Fitch Ratings stripped the US of its top-tier government debt rating in August, criticizing the country’s ballooning deficit and an “erosion of governance” that’s led to repeated clashes over the debt ceiling in the past two decades. The cut took the US’s credit rating down one level, to AA+ from AAA, just two months after political confrontations nearly pushed the economy into a default. Fitch’s decision echoed a move made more than a decade ago by S&P Global Ratings.

The Fed, acknowledging the country’s much-lower inflation but emphasizing that the battle wasn’t over, kept borrowing costs unchanged at its last three meetings of the year. And in December, it clearly hinted that it’s reached the end of its interest rate hikes, and could actually cut them three times next year. The central bank’s decision-makers see the benchmark lending level dropping to about 4.6% in 2024, and as low as 3.6% in 2025 – far lower than the current 5.4%. That message got markets partying like it’s 1999.

China officially set an underwhelming economic growth target of “around 5%” for 2023. The objective – set early in the year – was the lowest in over three decades and down from last year’s goal of 5.5%. Economists were expecting (and investors were hoping for) a goal of above 5%. But many people guessed that the country had purposely set a conservative target that would be easier to meet, after falling far short of its goal the previous year. The IMF certainly believes that the target is achievable: it recently increased China’s 2023 growth forecast to 5.4% on the back of stronger policy support from the government.

India surpassed China as the world’s most populous country in April, in a pivotal moment for the two neighbors and geopolitical rivals. The two are a study in contrasts: while China’s population is aging and shrinking, India’s is younger and growing. And most – about two-thirds of people in India – are of working age (between 15 and 64 years old), so the country can produce and consume more goods and services, and drive more innovation. That’s why India is poised to become the world's fastest-growing major economy – projected to surpass both Japan and Germany in size by 2027, securing its position as the third-biggest economy globally.

Central banks that were trying to fight inflation didn’t need any more obstacles, but it’s exactly what they got in April after OPEC announced plans to cut oil output by 1.66 million barrels per day (BPD) from May until the end of the year. The pledge came on top of previous trims to production announced in 2022 and brought the total volume of cuts by OPEC to 3.66 million BPD, or 3.7% of global demand. A couple of months later, Saudi Arabia made a unilateral decision to shrink output by an additional 1 million BPD from July. Russia soon joined with a voluntary supply reduction of 500,000 BPD, with both countries recently announcing that they’re rolling those cuts over into the first quarter of 2024.

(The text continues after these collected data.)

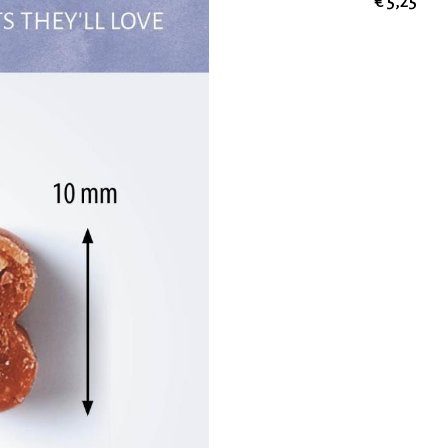
€ 5,25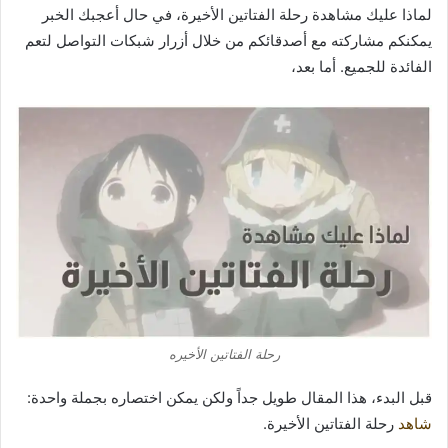
لماذا عليك مشاهدة رحلة الفتاتين الأخيرة، في حال أعجبك الخبر
يمكنكم مشاركته مع أصدقائكم من خلال أزرار شبكات التواصل لتعم
الفائدة للجميع. أما بعد،
رحلة الفتاتين الأخيره
قبل البدء، هذا المقال طويل جداً ولكن يمكن اختصاره بجملة واحدة:
شاهد
رحلة الفتاتين الأخيرة.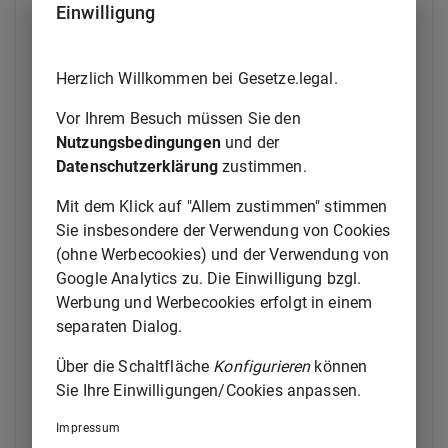
Einwilligung
zuständigen Behörden eines
anderen Mitgliedstaats, in dem
diese Informationen für die
Herzlich Willkommen bei Gesetze.legal.
Verhütung, Aufdeckung,
Ermittlung oder Verfolgung von
Vor Ihrem Besuch müssen Sie den
terroristischen Straftaten im
Nutzungsbedingungen
und der
Sinne der Richtlinie (EU)
Datenschutzerklärung
zustimmen.
2017/541 verwendet werden
Mit dem Klick auf "Allem zustimmen" stimmen
könnten, gemäß den
Sie insbesondere der Verwendung von Cookies
innerstaatlichen
(ohne Werbecookies) und der Verwendung von
Rechtsvorschriften und den
Google Analytics zu. Die Einwilligung bzgl.
einschlägigen internationalen
Werbung und Werbecookies erfolgt in einem
Rechtsinstrumenten und so
separaten Dialog.
schnell wie möglich — entweder
auf Anfrage oder aus eigener
Über die Schaltfläche
Konfigurieren
können
Initiative — zugänglich gemacht
Sie Ihre Einwilligungen/Cookies anpassen.
werden.;
Impressum
b)
folgende Absätze werden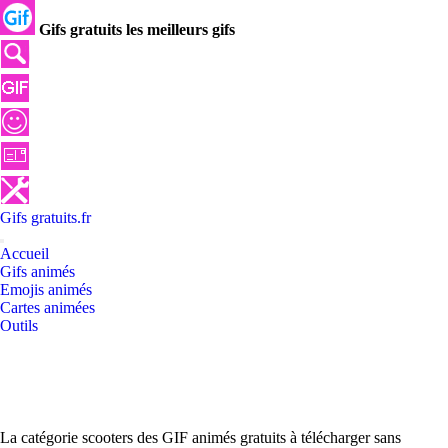
Gifs gratuits les meilleurs gifs
Gifs
gratuits
.
fr
Accueil
Gifs animés
Emojis animés
Cartes animées
Outils
La catégorie scooters des GIF animés gratuits à télécharger sans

The world's leading tech firms propelled the Nasdaq 100 index to its best year in over a decade, as enthusiasm for AI outweighed concerns about the effects of higher interest rates in 2023. The seven biggest tech and internet-related stocks – Apple, Microsoft, Alphabet, Amazon, Nvidia, Meta, and Tesla – saw their combined weighting in the S&P 500 rise to a record 29% in November. Investors gravitated toward these companies, betting on their superior ability to leverage AI given their huge scale and financial heft. As of mid-December, the cohort had contributed to approximately two-thirds of the S&P 500’s 23% rise in 2023.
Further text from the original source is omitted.